About this task:
Show only those lines of the entries where the string "Custom" is found.

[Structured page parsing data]
BEGIN

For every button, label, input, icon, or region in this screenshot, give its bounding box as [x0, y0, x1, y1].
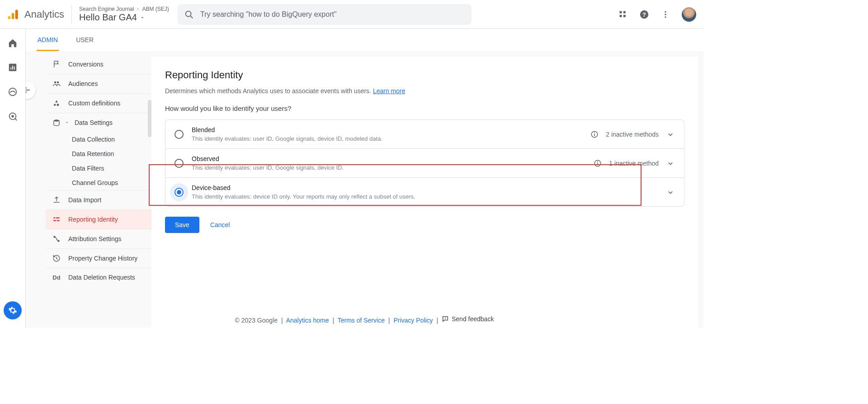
- menu-label: Conversions: [68, 61, 104, 68]
- menu-label: Audiences: [68, 80, 98, 87]
- page-title: Reporting Identity: [165, 69, 684, 81]
- cancel-button[interactable]: Cancel: [210, 221, 230, 228]
- breadcrumb-org: Search Engine Journal: [79, 6, 134, 12]
- advertising-icon[interactable]: [8, 111, 18, 121]
- svg-point-25: [54, 119, 59, 122]
- property-name: Hello Bar GA4: [79, 12, 137, 23]
- menu-conversions[interactable]: Conversions: [46, 55, 151, 74]
- arrow-left-icon: [26, 86, 31, 95]
- radio-blended[interactable]: [175, 130, 184, 139]
- admin-side-menu: Conversions Audiences Custom definitions…: [46, 51, 151, 328]
- avatar[interactable]: [682, 7, 696, 22]
- submenu-data-retention[interactable]: Data Retention: [72, 147, 151, 161]
- chevron-down-icon[interactable]: [666, 130, 675, 139]
- menu-label: Data Import: [68, 196, 101, 204]
- svg-point-37: [597, 161, 598, 162]
- attribution-icon: [52, 235, 61, 243]
- chevron-right-icon: [136, 7, 140, 11]
- svg-rect-0: [8, 16, 11, 19]
- menu-label: Reporting Identity: [68, 216, 118, 223]
- separator: [71, 5, 72, 24]
- menu-audiences[interactable]: Audiences: [46, 74, 151, 93]
- identity-icon: [52, 215, 61, 223]
- svg-point-12: [665, 14, 666, 15]
- menu-label: Property Change History: [68, 255, 137, 262]
- svg-rect-6: [623, 11, 626, 13]
- svg-rect-16: [12, 66, 13, 69]
- reports-icon[interactable]: [8, 62, 18, 72]
- menu-data-deletion[interactable]: Dd Data Deletion Requests: [46, 268, 151, 286]
- svg-rect-38: [445, 318, 445, 319]
- option-desc: This identity evaluates: user ID, Google…: [192, 135, 582, 142]
- menu-attribution-settings[interactable]: Attribution Settings: [46, 229, 151, 248]
- inactive-methods-text: 1 inactive method: [609, 160, 659, 167]
- radio-device-based[interactable]: [175, 188, 184, 197]
- menu-custom-definitions[interactable]: Custom definitions: [46, 93, 151, 113]
- chevron-down-icon[interactable]: [666, 159, 675, 168]
- people-icon: [52, 80, 61, 88]
- flag-icon: [52, 60, 61, 68]
- option-blended[interactable]: Blended This identity evaluates: user ID…: [165, 120, 684, 149]
- submenu-channel-groups[interactable]: Channel Groups: [72, 176, 151, 190]
- svg-rect-24: [57, 104, 59, 106]
- submenu-data-collection[interactable]: Data Collection: [72, 132, 151, 147]
- breadcrumb-account: ABM (SEJ): [142, 6, 169, 12]
- svg-rect-1: [12, 13, 14, 19]
- radio-observed[interactable]: [175, 159, 184, 168]
- tab-admin[interactable]: ADMIN: [37, 29, 59, 51]
- svg-point-23: [54, 104, 56, 106]
- option-title: Blended: [192, 126, 582, 133]
- history-icon: [52, 254, 61, 262]
- svg-rect-36: [598, 162, 599, 165]
- admin-tabs: ADMIN USER: [26, 29, 703, 51]
- breadcrumb: Search Engine Journal ABM (SEJ): [79, 6, 170, 12]
- question-label: How would you like to identify your user…: [165, 105, 684, 112]
- tab-user[interactable]: USER: [75, 29, 94, 51]
- admin-body: Conversions Audiences Custom definitions…: [26, 51, 703, 328]
- footer-tos[interactable]: Terms of Service: [338, 317, 385, 324]
- svg-rect-26: [53, 218, 55, 219]
- analytics-logo-icon: [6, 8, 19, 21]
- save-button[interactable]: Save: [165, 217, 199, 233]
- svg-rect-2: [15, 10, 18, 19]
- info-icon[interactable]: [594, 159, 602, 167]
- main-panel: Reporting Identity Determines which meth…: [151, 57, 698, 328]
- explore-icon[interactable]: [8, 87, 18, 97]
- scrollbar-thumb[interactable]: [148, 100, 151, 137]
- menu-reporting-identity[interactable]: Reporting Identity: [46, 209, 151, 229]
- admin-gear-button[interactable]: [4, 301, 22, 319]
- option-device-based[interactable]: Device-based This identity evaluates: de…: [165, 178, 684, 206]
- svg-rect-15: [10, 67, 11, 70]
- svg-line-4: [191, 16, 193, 18]
- page-body: ADMIN USER Conversions Audiences: [0, 29, 703, 328]
- menu-change-history[interactable]: Property Change History: [46, 248, 151, 268]
- dd-text-icon: Dd: [52, 274, 61, 281]
- svg-point-21: [54, 81, 57, 84]
- help-icon[interactable]: ?: [639, 10, 649, 19]
- footer: © 2023 Google | Analytics home | Terms o…: [25, 315, 703, 324]
- chevron-down-icon[interactable]: [666, 188, 675, 197]
- learn-more-link[interactable]: Learn more: [373, 87, 406, 95]
- admin-content: ADMIN USER Conversions Audiences: [26, 29, 703, 328]
- option-observed[interactable]: Observed This identity evaluates: user I…: [165, 149, 684, 178]
- menu-data-settings[interactable]: Data Settings: [46, 113, 151, 132]
- send-feedback-button[interactable]: Send feedback: [442, 315, 494, 323]
- back-button[interactable]: [26, 81, 36, 99]
- search-input[interactable]: Try searching "how to do BigQuery export…: [178, 4, 472, 25]
- gear-icon: [8, 306, 17, 315]
- more-vert-icon[interactable]: [661, 10, 670, 19]
- menu-data-import[interactable]: Data Import: [46, 190, 151, 209]
- home-icon[interactable]: [8, 38, 18, 48]
- submenu-data-filters[interactable]: Data Filters: [72, 161, 151, 176]
- logo-area: Analytics: [4, 8, 64, 21]
- footer-analytics-home[interactable]: Analytics home: [286, 317, 329, 324]
- page-description: Determines which methods Analytics uses …: [165, 87, 684, 95]
- option-title: Observed: [192, 155, 585, 162]
- info-icon[interactable]: [590, 130, 599, 138]
- property-selector[interactable]: Search Engine Journal ABM (SEJ) Hello Ba…: [79, 6, 170, 23]
- top-actions: ?: [618, 7, 696, 22]
- copyright: © 2023 Google: [235, 317, 278, 324]
- footer-privacy[interactable]: Privacy Policy: [393, 317, 433, 324]
- menu-label: Data Settings: [75, 119, 113, 126]
- apps-icon[interactable]: [618, 10, 627, 19]
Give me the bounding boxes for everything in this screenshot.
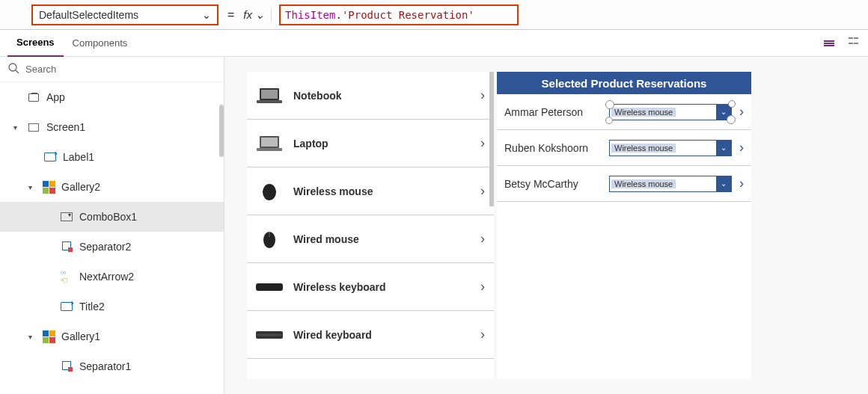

END

Answer section:
- admin-side-menu: Conversions Audiences Custom definitions…: [46, 51, 151, 328]
- menu-custom-definitions[interactable]: Custom definitions: [46, 93, 151, 113]
- admin-body: Conversions Audiences Custom definitions…: [26, 51, 703, 328]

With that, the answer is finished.